What is unique about Chimfunshi Wildlife Orphanage is researchers and staff having an opportunity to witness some of these differences. This is especially true as I filmed new rescued chimps arriving from various subspecies regions of Equatorial Africa. If the individual was old enough and had not been polluted by prolonged exposure to human indoctrination, a reflection of its original culture might still be lingering. Unfortunately, for many, human habits had varnished over chimp tendencies. Some chimps even arrived unable to “speak” chimp; missing basic chimpanzee communication using vocalizations, facial expressions, gestures, postures, and gait.
One of the more fascinating cultural social behaviors was highlighted in an article by a research collaboration between the Gonzaga University and the Max Planck Institute conducted at Chimfunshi.

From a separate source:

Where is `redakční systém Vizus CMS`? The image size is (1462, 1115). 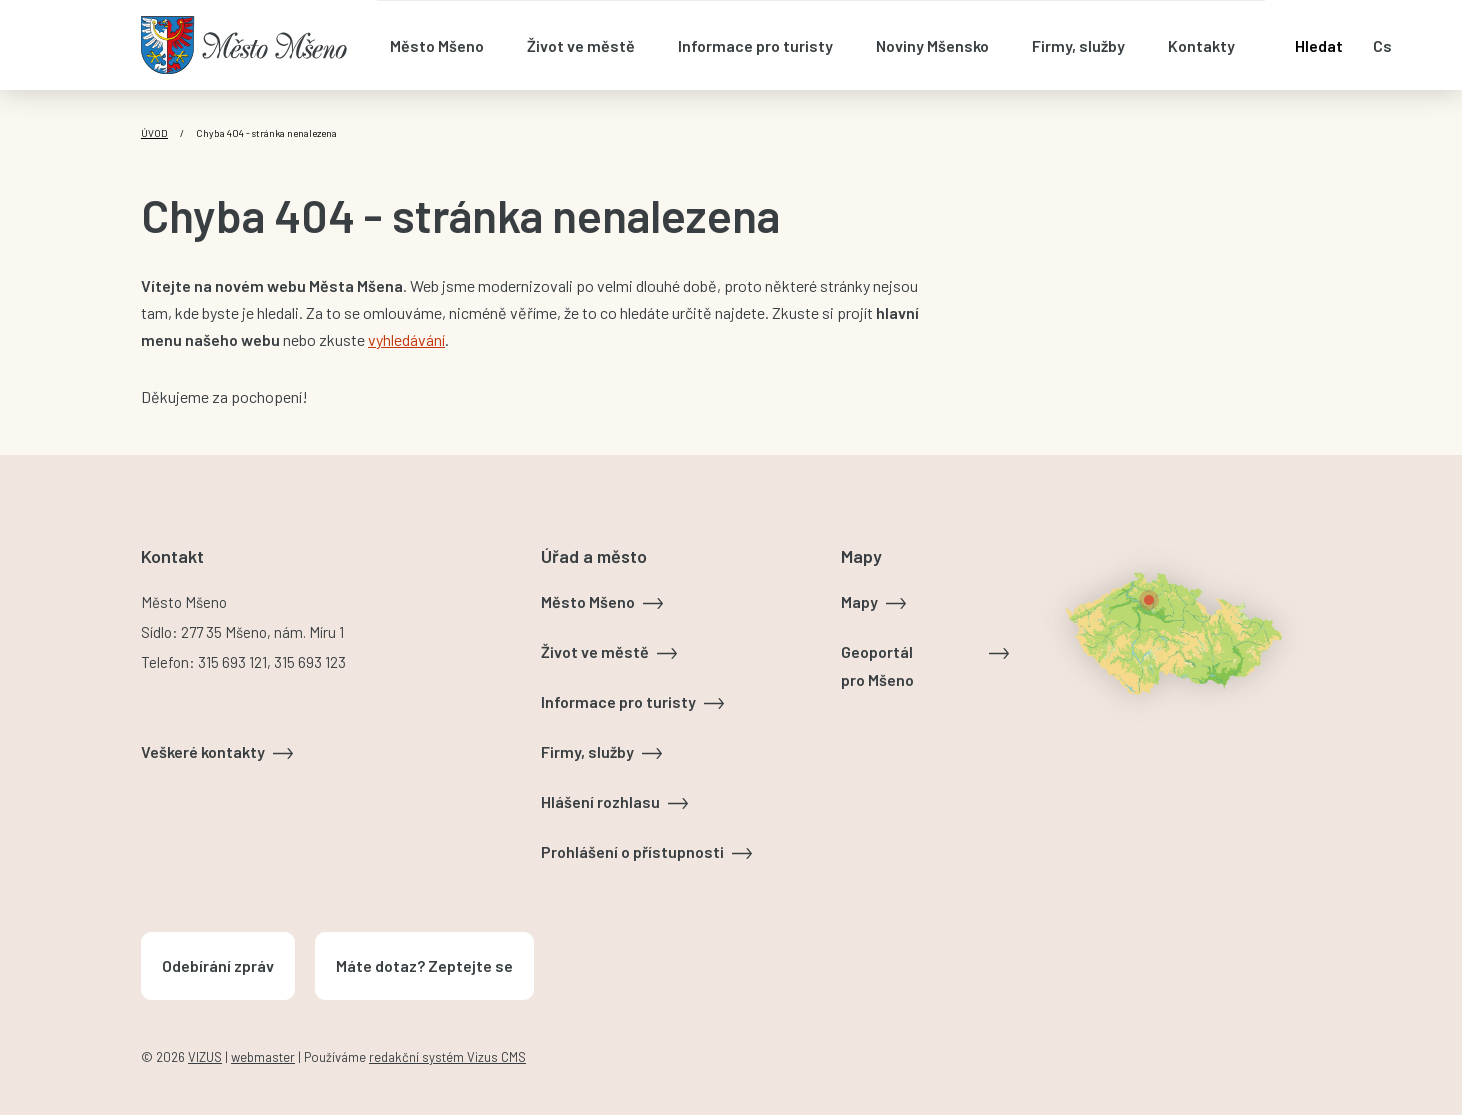 redakční systém Vizus CMS is located at coordinates (447, 1057).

“By following the chimpanzees over time, we were able to show that 20 young chimpanzees gradually developed the handclasp behavior over the course of the five-year study. The first handclasps by young individuals were mostly in partnership with their mothers. These observations support the conclusion that these chimpanzees socially learn their local tradition, and that this might be evidence of social culture,” Bodamer explains.
“Continued monitoring of these groups of chimpanzees will shed light on the question of how these group-traditions are maintained over time and potentially even why the chimpanzees like to raise their arms up in the air during social grooming in the first place,” van Leeuwen adds.
The chimps at Gombe Stream will always form the foundation of my chimpanzee world, and the chimps at Chimfunshi will always be a part of that expanding view. As Pan troglodytes populations continue to shrink, and each subspecies is isolated, that view will undoubtedly evolve as well.